** Assigned task **
Go through the listing below and state how many of its lines include "Thailand". Write only that number.

** Data supplied **

══════

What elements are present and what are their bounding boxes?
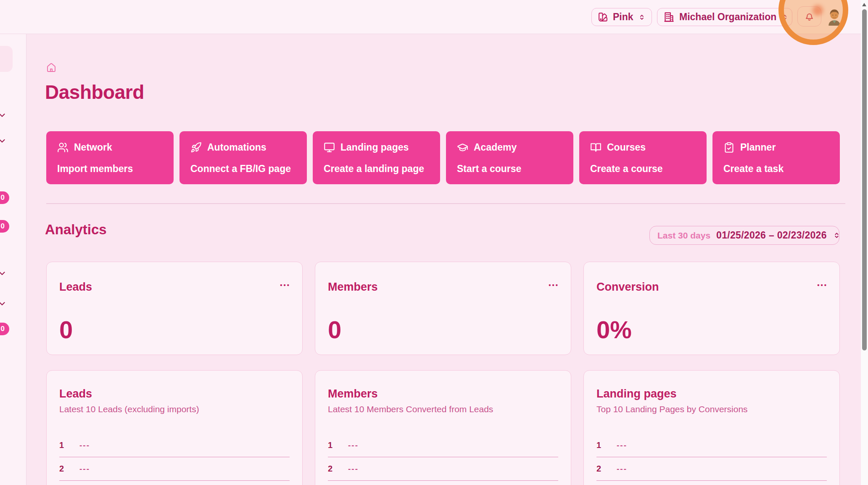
analytics-heading: Analytics (45, 222, 107, 238)
users-icon (57, 142, 69, 153)
date-range-selector[interactable]: Last 30 days 01/25/2026 – 02/23/2026 (649, 226, 839, 245)
ellipsis-menu-icon[interactable]: ••• (549, 281, 559, 289)
quick-action-planner[interactable]: Planner Create a task (712, 131, 840, 184)
row-rank: 2 (59, 464, 69, 474)
stat-card-value: 0% (596, 315, 632, 344)
quick-action-network[interactable]: Network Import members (46, 131, 174, 184)
list-item: 2 --- (596, 457, 827, 481)
row-value: --- (617, 464, 627, 474)
quick-actions-row: Network Import members Automations Conne… (46, 131, 840, 184)
chevron-updown-icon (638, 13, 646, 21)
stat-card-members: Members ••• 0 (315, 262, 571, 355)
stat-cards-row: Leads ••• 0 Members ••• 0 Conversion •••… (46, 262, 840, 355)
list-item: 1 --- (59, 434, 290, 457)
user-avatar[interactable] (825, 8, 844, 26)
list-card-subtitle: Latest 10 Members Converted from Leads (328, 404, 558, 414)
organization-selector-button[interactable]: Michael Organization (657, 8, 792, 26)
list-card-leads: Leads Latest 10 Leads (excluding imports… (46, 370, 303, 485)
list-card-members: Members Latest 10 Members Converted from… (315, 370, 571, 485)
row-value: --- (79, 441, 90, 450)
quick-action-subtitle: Connect a FB/IG page (190, 163, 296, 175)
list-item: 3 --- (596, 481, 827, 485)
stat-card-leads: Leads ••• 0 (46, 262, 303, 355)
sidebar-count-badge: 0 (0, 191, 9, 204)
theme-label: Pink (613, 11, 633, 23)
notification-dot (813, 5, 823, 16)
organization-label: Michael Organization (679, 11, 776, 23)
list-rows: 1 --- 2 --- 3 --- (328, 434, 558, 485)
graduation-cap-icon (457, 142, 468, 153)
quick-action-title: Courses (607, 142, 646, 153)
quick-action-courses[interactable]: Courses Create a course (579, 131, 707, 184)
list-item: 1 --- (596, 434, 827, 457)
chevron-down-icon[interactable] (0, 299, 7, 308)
quick-action-title: Planner (740, 142, 776, 153)
quick-action-title: Automations (207, 142, 266, 153)
list-card-title: Members (328, 387, 558, 400)
row-value: --- (79, 464, 90, 474)
quick-action-title: Academy (474, 142, 517, 153)
list-card-title: Landing pages (596, 387, 827, 400)
page-title: Dashboard (45, 81, 144, 103)
sidebar: 0 0 0 (0, 34, 26, 485)
vertical-scrollbar[interactable] (861, 0, 868, 485)
chevron-updown-icon (833, 231, 841, 239)
monitor-icon (324, 142, 335, 153)
date-preset-label: Last 30 days (657, 231, 710, 241)
quick-action-title: Landing pages (340, 142, 409, 153)
row-value: --- (348, 441, 359, 450)
stat-card-title: Conversion (596, 281, 827, 294)
chevron-down-icon[interactable] (0, 136, 7, 146)
list-card-subtitle: Top 10 Landing Pages by Conversions (596, 404, 827, 414)
list-item: 3 --- (59, 481, 290, 485)
stat-card-value: 0 (59, 315, 73, 344)
scrollbar-up-arrow-icon[interactable] (862, 3, 866, 6)
book-open-icon (590, 142, 602, 153)
row-value: --- (617, 441, 627, 450)
list-rows: 1 --- 2 --- 3 --- (59, 434, 290, 485)
sidebar-count-badge: 0 (0, 323, 9, 335)
theme-selector-button[interactable]: Pink (591, 8, 652, 26)
sidebar-count-badge: 0 (0, 220, 9, 233)
quick-action-automations[interactable]: Automations Connect a FB/IG page (179, 131, 307, 184)
list-card-landing-pages: Landing pages Top 10 Landing Pages by Co… (583, 370, 840, 485)
list-cards-row: Leads Latest 10 Leads (excluding imports… (46, 370, 840, 485)
row-rank: 1 (596, 440, 606, 450)
stat-card-value: 0 (328, 315, 341, 344)
quick-action-academy[interactable]: Academy Start a course (446, 131, 573, 184)
chevron-updown-icon (781, 13, 789, 21)
top-bar: Pink Michael Organization (0, 0, 861, 34)
row-rank: 1 (59, 440, 69, 450)
row-rank: 1 (328, 440, 337, 450)
list-card-subtitle: Latest 10 Leads (excluding imports) (59, 404, 290, 414)
quick-action-subtitle: Create a course (590, 163, 696, 175)
quick-action-landing-pages[interactable]: Landing pages Create a landing page (313, 131, 440, 184)
building-icon (663, 11, 675, 23)
section-divider (46, 203, 845, 204)
quick-action-title: Network (74, 142, 112, 153)
rocket-icon (190, 142, 202, 153)
ellipsis-menu-icon[interactable]: ••• (280, 281, 290, 289)
date-range-value: 01/25/2026 – 02/23/2026 (716, 230, 827, 241)
row-rank: 2 (328, 464, 337, 474)
list-item: 3 --- (328, 481, 558, 485)
list-item: 2 --- (59, 457, 290, 481)
stat-card-conversion: Conversion ••• 0% (583, 262, 840, 355)
quick-action-subtitle: Import members (57, 163, 163, 175)
quick-action-subtitle: Create a landing page (324, 163, 429, 175)
row-value: --- (348, 464, 359, 474)
swatch-book-icon (598, 12, 608, 22)
quick-action-subtitle: Start a course (457, 163, 562, 175)
list-item: 1 --- (328, 434, 558, 457)
chevron-down-icon[interactable] (0, 111, 7, 120)
ellipsis-menu-icon[interactable]: ••• (817, 281, 828, 289)
scrollbar-thumb[interactable] (862, 9, 867, 350)
list-card-title: Leads (59, 387, 290, 400)
chevron-down-icon[interactable] (0, 269, 7, 278)
sidebar-selected-item[interactable] (0, 46, 13, 72)
list-rows: 1 --- 2 --- 3 --- (596, 434, 827, 485)
quick-action-subtitle: Create a task (723, 163, 829, 175)
stat-card-title: Members (328, 281, 558, 294)
home-icon[interactable] (46, 63, 56, 73)
stat-card-title: Leads (59, 281, 290, 294)
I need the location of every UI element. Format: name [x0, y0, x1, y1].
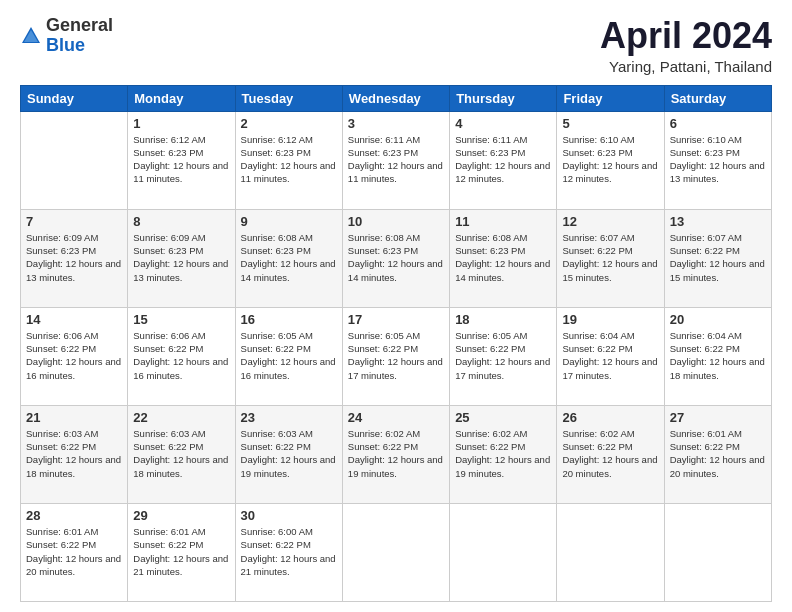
- calendar-cell: 22Sunrise: 6:03 AMSunset: 6:22 PMDayligh…: [128, 405, 235, 503]
- logo: General Blue: [20, 16, 113, 56]
- calendar-cell: [557, 503, 664, 601]
- calendar-cell: 26Sunrise: 6:02 AMSunset: 6:22 PMDayligh…: [557, 405, 664, 503]
- calendar-cell: 2Sunrise: 6:12 AMSunset: 6:23 PMDaylight…: [235, 111, 342, 209]
- location-title: Yaring, Pattani, Thailand: [600, 58, 772, 75]
- day-info: Sunrise: 6:00 AMSunset: 6:22 PMDaylight:…: [241, 525, 337, 578]
- day-number: 9: [241, 214, 337, 229]
- day-info: Sunrise: 6:06 AMSunset: 6:22 PMDaylight:…: [26, 329, 122, 382]
- day-info: Sunrise: 6:01 AMSunset: 6:22 PMDaylight:…: [670, 427, 766, 480]
- weekday-header: Tuesday: [235, 85, 342, 111]
- day-info: Sunrise: 6:09 AMSunset: 6:23 PMDaylight:…: [26, 231, 122, 284]
- day-number: 12: [562, 214, 658, 229]
- day-number: 13: [670, 214, 766, 229]
- calendar-cell: [664, 503, 771, 601]
- day-number: 7: [26, 214, 122, 229]
- calendar-cell: 29Sunrise: 6:01 AMSunset: 6:22 PMDayligh…: [128, 503, 235, 601]
- day-info: Sunrise: 6:12 AMSunset: 6:23 PMDaylight:…: [241, 133, 337, 186]
- day-number: 14: [26, 312, 122, 327]
- calendar-cell: 13Sunrise: 6:07 AMSunset: 6:22 PMDayligh…: [664, 209, 771, 307]
- weekday-header: Saturday: [664, 85, 771, 111]
- day-info: Sunrise: 6:05 AMSunset: 6:22 PMDaylight:…: [455, 329, 551, 382]
- day-info: Sunrise: 6:02 AMSunset: 6:22 PMDaylight:…: [455, 427, 551, 480]
- calendar-cell: 11Sunrise: 6:08 AMSunset: 6:23 PMDayligh…: [450, 209, 557, 307]
- calendar-cell: 14Sunrise: 6:06 AMSunset: 6:22 PMDayligh…: [21, 307, 128, 405]
- calendar-cell: 19Sunrise: 6:04 AMSunset: 6:22 PMDayligh…: [557, 307, 664, 405]
- calendar-cell: 10Sunrise: 6:08 AMSunset: 6:23 PMDayligh…: [342, 209, 449, 307]
- calendar-cell: [21, 111, 128, 209]
- day-info: Sunrise: 6:02 AMSunset: 6:22 PMDaylight:…: [562, 427, 658, 480]
- day-number: 30: [241, 508, 337, 523]
- day-number: 1: [133, 116, 229, 131]
- day-info: Sunrise: 6:11 AMSunset: 6:23 PMDaylight:…: [348, 133, 444, 186]
- calendar-cell: 25Sunrise: 6:02 AMSunset: 6:22 PMDayligh…: [450, 405, 557, 503]
- day-info: Sunrise: 6:03 AMSunset: 6:22 PMDaylight:…: [26, 427, 122, 480]
- day-info: Sunrise: 6:02 AMSunset: 6:22 PMDaylight:…: [348, 427, 444, 480]
- day-info: Sunrise: 6:01 AMSunset: 6:22 PMDaylight:…: [26, 525, 122, 578]
- calendar-cell: 23Sunrise: 6:03 AMSunset: 6:22 PMDayligh…: [235, 405, 342, 503]
- weekday-header: Monday: [128, 85, 235, 111]
- day-number: 19: [562, 312, 658, 327]
- day-number: 10: [348, 214, 444, 229]
- header: General Blue April 2024 Yaring, Pattani,…: [20, 16, 772, 75]
- day-number: 11: [455, 214, 551, 229]
- calendar-cell: 21Sunrise: 6:03 AMSunset: 6:22 PMDayligh…: [21, 405, 128, 503]
- day-info: Sunrise: 6:07 AMSunset: 6:22 PMDaylight:…: [562, 231, 658, 284]
- day-number: 27: [670, 410, 766, 425]
- day-number: 3: [348, 116, 444, 131]
- day-number: 8: [133, 214, 229, 229]
- calendar-cell: 5Sunrise: 6:10 AMSunset: 6:23 PMDaylight…: [557, 111, 664, 209]
- calendar-cell: 3Sunrise: 6:11 AMSunset: 6:23 PMDaylight…: [342, 111, 449, 209]
- calendar-table: SundayMondayTuesdayWednesdayThursdayFrid…: [20, 85, 772, 602]
- day-info: Sunrise: 6:08 AMSunset: 6:23 PMDaylight:…: [241, 231, 337, 284]
- day-info: Sunrise: 6:04 AMSunset: 6:22 PMDaylight:…: [562, 329, 658, 382]
- day-info: Sunrise: 6:11 AMSunset: 6:23 PMDaylight:…: [455, 133, 551, 186]
- day-number: 17: [348, 312, 444, 327]
- day-number: 29: [133, 508, 229, 523]
- day-info: Sunrise: 6:06 AMSunset: 6:22 PMDaylight:…: [133, 329, 229, 382]
- calendar-cell: [342, 503, 449, 601]
- calendar-cell: 9Sunrise: 6:08 AMSunset: 6:23 PMDaylight…: [235, 209, 342, 307]
- day-info: Sunrise: 6:04 AMSunset: 6:22 PMDaylight:…: [670, 329, 766, 382]
- day-info: Sunrise: 6:05 AMSunset: 6:22 PMDaylight:…: [241, 329, 337, 382]
- day-number: 5: [562, 116, 658, 131]
- day-number: 2: [241, 116, 337, 131]
- calendar-cell: 6Sunrise: 6:10 AMSunset: 6:23 PMDaylight…: [664, 111, 771, 209]
- logo-icon: [20, 25, 42, 47]
- calendar-cell: 12Sunrise: 6:07 AMSunset: 6:22 PMDayligh…: [557, 209, 664, 307]
- title-block: April 2024 Yaring, Pattani, Thailand: [600, 16, 772, 75]
- weekday-header: Thursday: [450, 85, 557, 111]
- day-number: 24: [348, 410, 444, 425]
- day-number: 20: [670, 312, 766, 327]
- day-number: 28: [26, 508, 122, 523]
- day-info: Sunrise: 6:05 AMSunset: 6:22 PMDaylight:…: [348, 329, 444, 382]
- calendar-cell: 15Sunrise: 6:06 AMSunset: 6:22 PMDayligh…: [128, 307, 235, 405]
- day-number: 21: [26, 410, 122, 425]
- day-number: 18: [455, 312, 551, 327]
- logo-text-general: General: [46, 15, 113, 35]
- day-number: 23: [241, 410, 337, 425]
- day-info: Sunrise: 6:10 AMSunset: 6:23 PMDaylight:…: [670, 133, 766, 186]
- calendar-cell: 8Sunrise: 6:09 AMSunset: 6:23 PMDaylight…: [128, 209, 235, 307]
- day-number: 25: [455, 410, 551, 425]
- day-info: Sunrise: 6:09 AMSunset: 6:23 PMDaylight:…: [133, 231, 229, 284]
- day-info: Sunrise: 6:12 AMSunset: 6:23 PMDaylight:…: [133, 133, 229, 186]
- logo-text-blue: Blue: [46, 35, 85, 55]
- calendar-cell: 18Sunrise: 6:05 AMSunset: 6:22 PMDayligh…: [450, 307, 557, 405]
- calendar-cell: 20Sunrise: 6:04 AMSunset: 6:22 PMDayligh…: [664, 307, 771, 405]
- day-number: 4: [455, 116, 551, 131]
- day-info: Sunrise: 6:07 AMSunset: 6:22 PMDaylight:…: [670, 231, 766, 284]
- day-number: 16: [241, 312, 337, 327]
- day-info: Sunrise: 6:03 AMSunset: 6:22 PMDaylight:…: [241, 427, 337, 480]
- day-info: Sunrise: 6:10 AMSunset: 6:23 PMDaylight:…: [562, 133, 658, 186]
- day-number: 15: [133, 312, 229, 327]
- day-info: Sunrise: 6:01 AMSunset: 6:22 PMDaylight:…: [133, 525, 229, 578]
- day-info: Sunrise: 6:08 AMSunset: 6:23 PMDaylight:…: [455, 231, 551, 284]
- calendar-cell: 4Sunrise: 6:11 AMSunset: 6:23 PMDaylight…: [450, 111, 557, 209]
- calendar-cell: [450, 503, 557, 601]
- calendar-cell: 17Sunrise: 6:05 AMSunset: 6:22 PMDayligh…: [342, 307, 449, 405]
- weekday-header: Friday: [557, 85, 664, 111]
- calendar-cell: 28Sunrise: 6:01 AMSunset: 6:22 PMDayligh…: [21, 503, 128, 601]
- calendar-cell: 16Sunrise: 6:05 AMSunset: 6:22 PMDayligh…: [235, 307, 342, 405]
- calendar-cell: 1Sunrise: 6:12 AMSunset: 6:23 PMDaylight…: [128, 111, 235, 209]
- month-title: April 2024: [600, 16, 772, 56]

══════

** Task output **
2